Hussein, A. KAP 6-8. Flashcards
TEC?
Transferable emissions credits.
- Pollution right?
A credit, consist of a unit (tons/year) of a specific pollutant.
- Grandfathering principle?
Credits are related to size of firms historical level of emissions. Only have to pay for additional credits they need. New firms need to pay for all credits.
- Bubble Policy?
Company with several sources, factory can treat all as a single one = can emit more than others. Factory remains within emission standards + don’t need to meet standard for each source.
- Banking Policy?
Pollution credits can be saved for later use, when needed.
- Market power?
Old firms can refuse to sell to new firms, limit competition & a barrier to enter market.
- Relocation effect?
Risk that firm sell/not buy credits & move factory to less regulated area/country.
- Hot-spots?
High local concentration of pollution. Firms with many factorys, can choose to emit bigger amounts in 1 location by offset it by reduction in another location.
- What is TEC?
A market based pollution control & policy instrument. A artificial market for pollution rights, traded. Credit = permit of unit of X pollution.
- Porter Hypothesis?
That regulations force firms to become more productive & innovative.
- Market pricing?
Env improvement causes in/decrease in real in/outputs.
Timber /minerals = market goods.
Decrease in extraction of raw materials = measure loss in C Surplus.
Also a opportunity cost included.
- Willingness to pay?
Maximum amount of $$ that member are WTP for improvment in env or reduce x/damage.

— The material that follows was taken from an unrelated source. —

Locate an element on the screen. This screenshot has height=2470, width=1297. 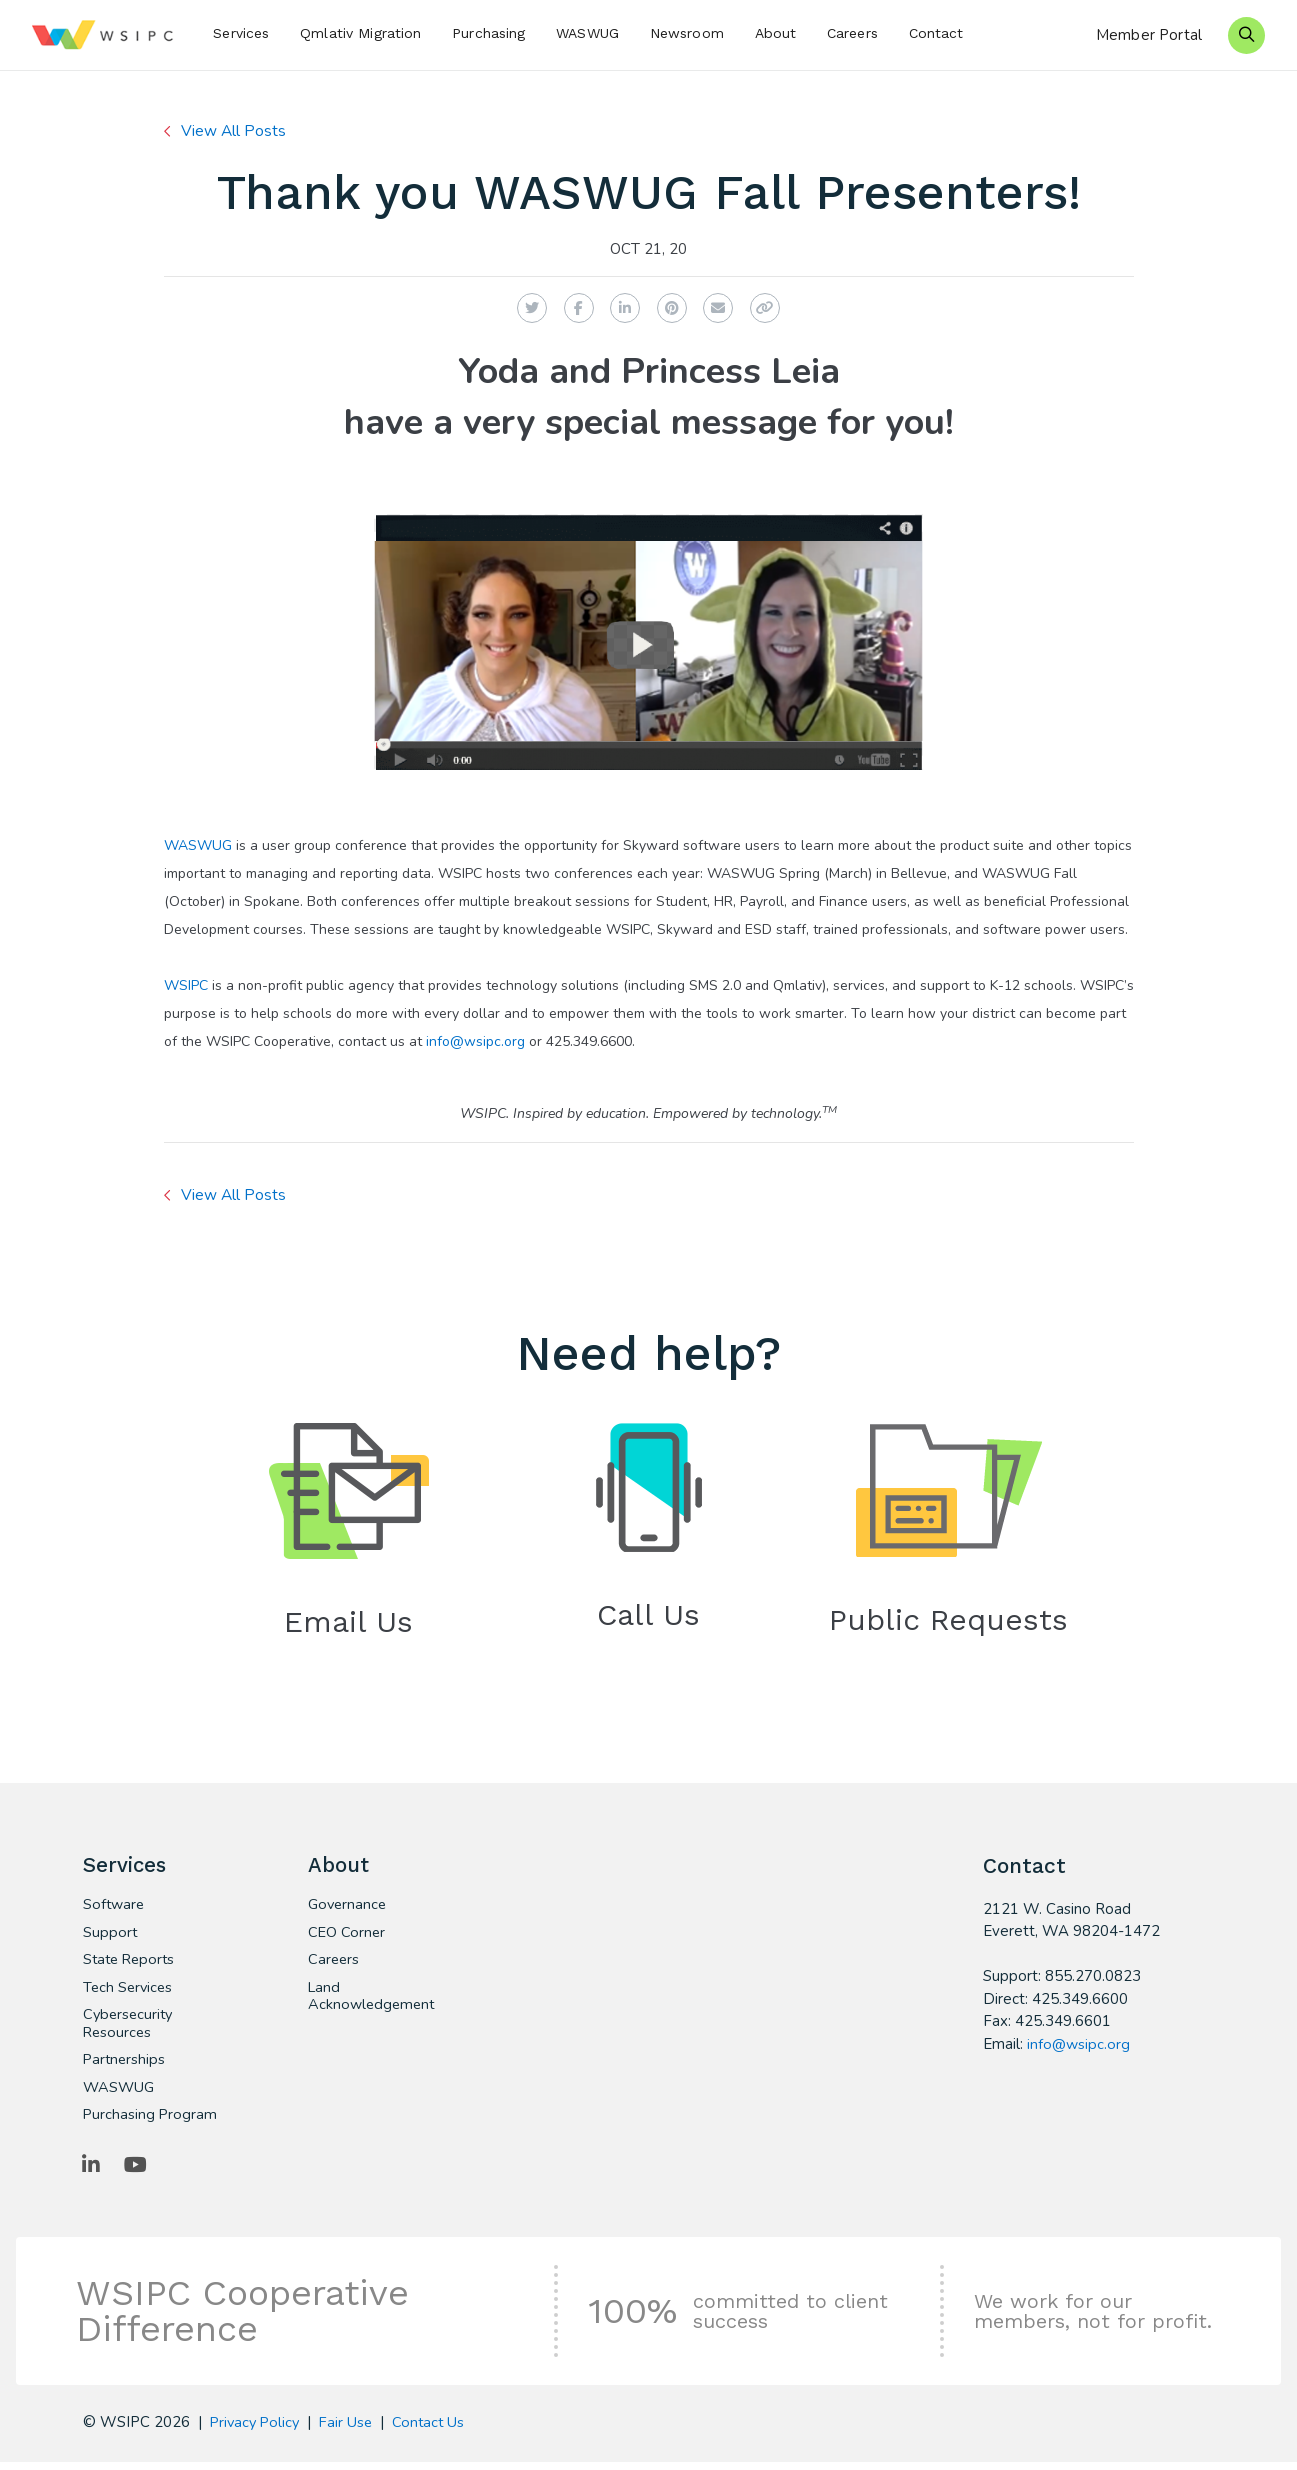
info@wsipc.org is located at coordinates (475, 1041).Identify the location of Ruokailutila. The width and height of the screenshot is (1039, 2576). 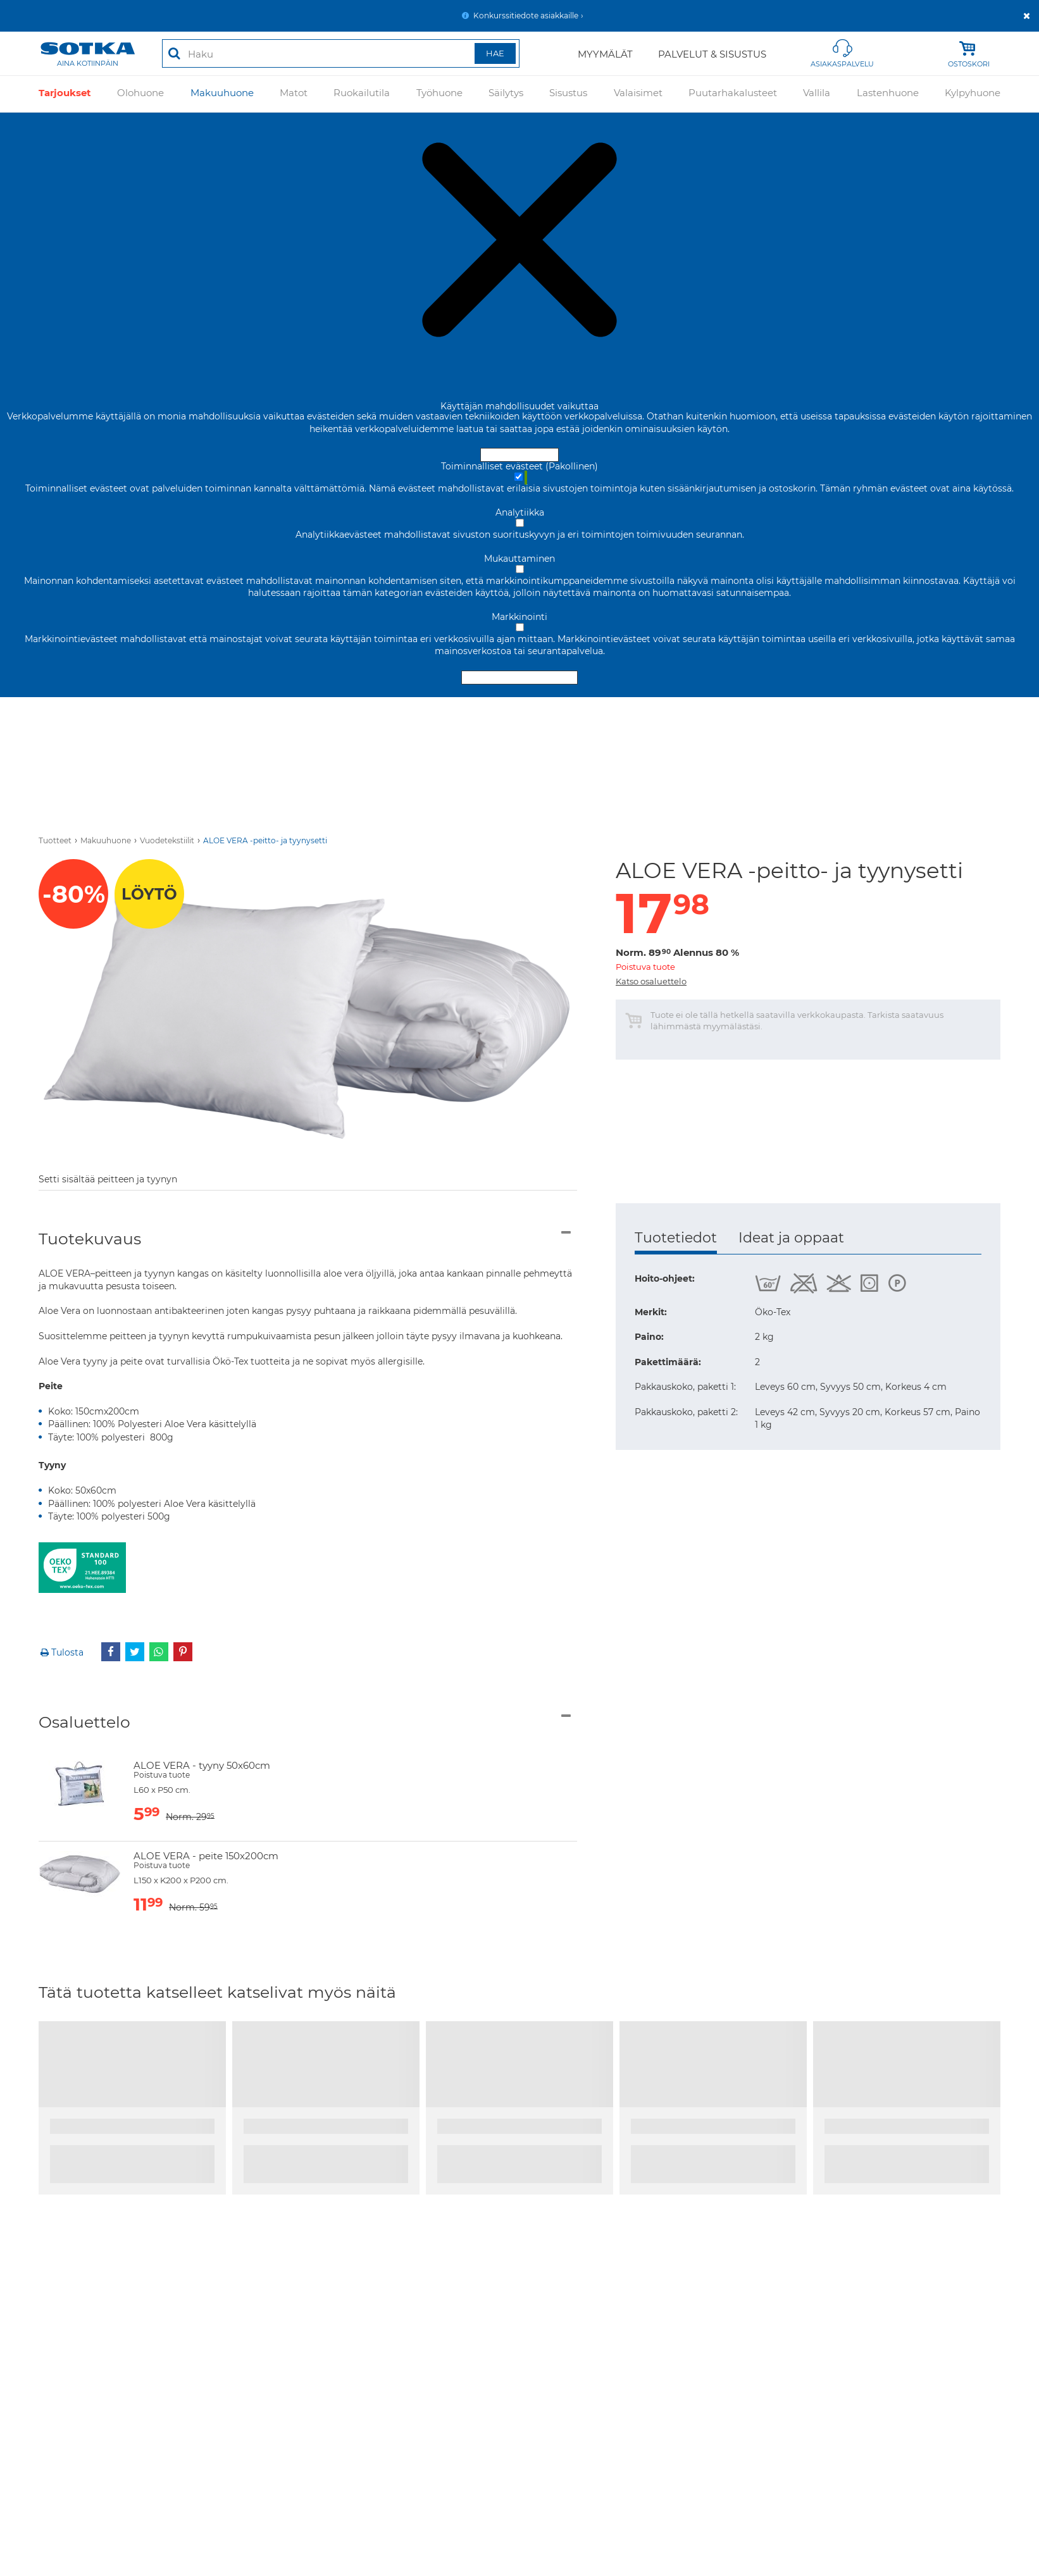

Wtp= area under MDC curve.
WTA?
Minimum monetary compensation that member need to accept Env projects.
- Revealed Preference?
WTP = by observing ‘actually purchasing behavior of resource users, in real-market. Used in:
Market pricing
Hedonic pricing
Household production
Aversive expenditures
Travel cost
- Consumers Surplus?
Diff between what C are WTP & what they actually pays for X in a market.
- Replacement cost?
measure of benefits when damage has been avoided, by improved Env conditions + market value of cost to restore / replace the damage.
- Replacement cost + WTP = ?
Measures gain from avoided damage & replacing lost service. Assuming that public will accept trade-offs between lost & gained due to restoration.